La Gendarmerie royale du Canada a ouvert une enquête au sujet d’une faille informatique chez Bell Canada qui aurait permis à des pirates informatiques de mettre la main sur les données personnelles de milliers de clients.

Bell Canada a avisé certains de ses clients qu’une partie de leurs renseignements personnels pourrait avoir fait l’objet d’un piratage informatique, mais pas leurs données de cartes de crédit ou de comptes bancaires.

Un avertissement a été transmis par courriel aux clients touchés, de la part du vice-président exécutif de l’expérience client chez Bell Canada, John Watson. Le message ne précise cependant pas combien de clients ont été touchés. Selon certains médias, ce nombre pourrait atteindre 100 000.

Les renseignements piratés sont essentiellement des noms et des adresses de courriel, a indiqué Bell.

Le fournisseur de services de télécommunications n’a pas immédiatement répondu à des demandes de commentaires.

Du côté de la GRC, la porte-parole du bureau national à Ottawa, Stéphanie Dumoulin, s’est contentée de répondre qu’elle ne pouvait pas donner plus de détails sur l’affaire pour le moment.

Le Commissariat à la protection de la vie privée du Canada a indiqué mardi avoir été informé de la faille de sécurité, mais il a indiqué que la loi encadrait ce qu’il pouvait, ou non, révéler à ce sujet pour l’instant.

«Nous effectuons un suivi avec Bell pour obtenir de l’information sur ce qui s’est produit et sur leurs mesures pour mitiger le problème, et pour déterminer quelles seront les prochaines actions», a écrit l’organisme fédéral dans un courriel à La Presse canadienne.

Dans l’avis transmis à ses clients, Bell a précisé que des mesures de sécurité, d’authentification et d’identification additionnelles avaient été mises en place.

«Lorsque vous discutez de votre compte avec un représentant de notre service, on vous posera des questions additionnelles pour vérifier votre identité», a écrit M. Watson dans le courriel.

Cependant, la société établie à Montréal - plus grande société de téléphonie au Canada et un des plus grands groupes médiatiques du pays - n’a pas donné de détails sur le moment où la faille aurait eu lieu ou si elle était liée à un piratage précédent.
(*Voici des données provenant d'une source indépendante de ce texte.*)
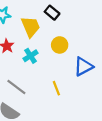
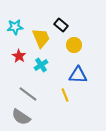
yellow circle: (60, 45) -> (74, 45), moved
blue triangle: (83, 67) -> (78, 75), moved, turned 30

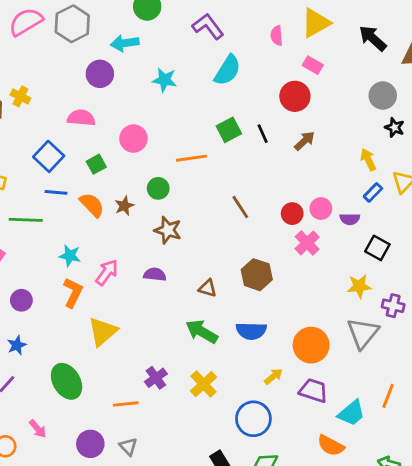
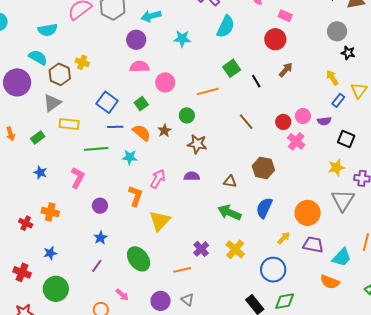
pink semicircle: (81, 118) -> (139, 67), moved
black line: (263, 134) -> (256, 81), moved
cyan star: (70, 256) -> (130, 157), moved
blue semicircle: (251, 331) -> (264, 208), turned 120

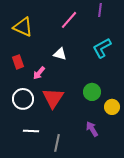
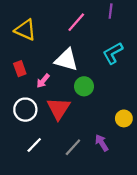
white triangle: (60, 54) -> (66, 60), size x1.6
green circle: (92, 92) -> (84, 86), moved
white line: (31, 131) -> (34, 145), turned -49
gray line: (57, 143) -> (73, 147), moved, turned 30

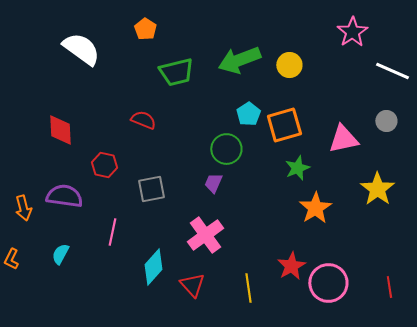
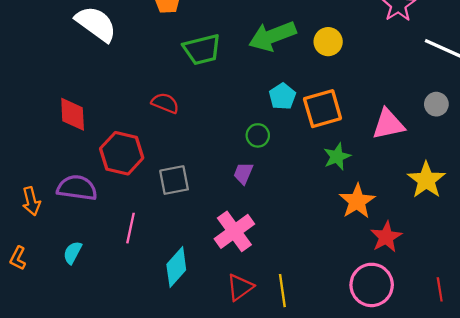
green circle: (226, 149) -> (258, 135), size x0.7
red hexagon: (104, 165) -> (122, 153), size x1.5
red star: (291, 266) -> (386, 237), moved
red triangle: (192, 285) -> (240, 287), moved, turned 36

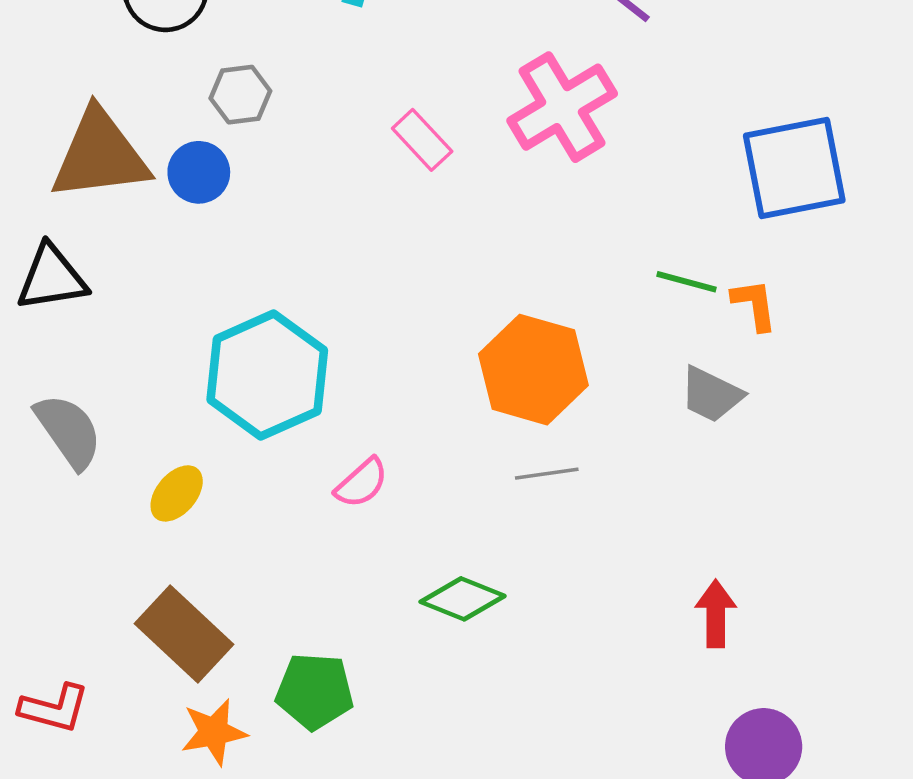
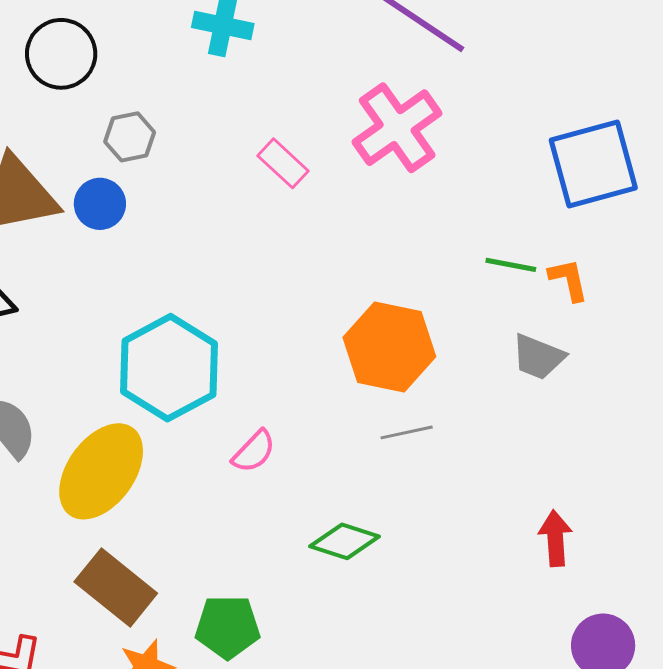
yellow ellipse: (177, 493) -> (101, 471), size x2.0

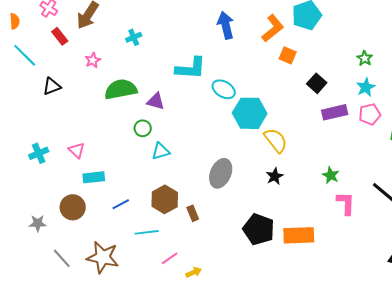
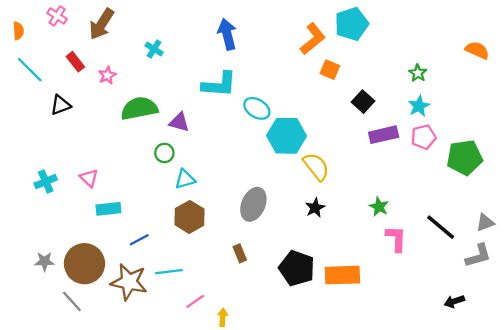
blue arrow: (226, 25) -> (227, 34), moved
red rectangle: (60, 36) -> (75, 62), moved
cyan cross: (134, 37) -> (154, 49), turned -35
brown hexagon: (165, 199) -> (189, 217), moved
brown circle: (73, 207) -> (84, 264), moved, size x1.4
brown rectangle: (193, 213) -> (240, 253), moved
brown star: (103, 257) -> (129, 282), moved
yellow arrow: (194, 272) -> (223, 317), turned -63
Bell Canada avait révélé, il y a huit mois, qu’un pirate anonyme avait mis la main sur les noms, numéros de téléphone et adresses de courriel de certains clients.

Ce piratage avait touché environ 1,9 million d’adresses actives de courriel et environ 1700 noms et numéros de téléphone actifs de clients.

D’autres entreprises canadiennes ont été ciblées par des piratages de renseignements personnels ces derniers mois, notamment l’agence de surveillance du crédit Equifax et le service de transport par automobiles Uber, qui n’avaient pas dévoilé immédiatement ces incursions dans leurs systèmes.

Entre-temps, le gouvernement est en train d’étudier des changements à la Loi sur la protection des renseignements personnels et les documents électroniques qui forceraient les entreprises à avertir les gens lorsqu’une importante faille de sécurité a menacé leurs renseignements.

D’ici à ce que ces changements soient en vigueur, l’Alberta est la seule province au Canada qui exige que les entreprises du secteur privé dévoilent de tels incidents.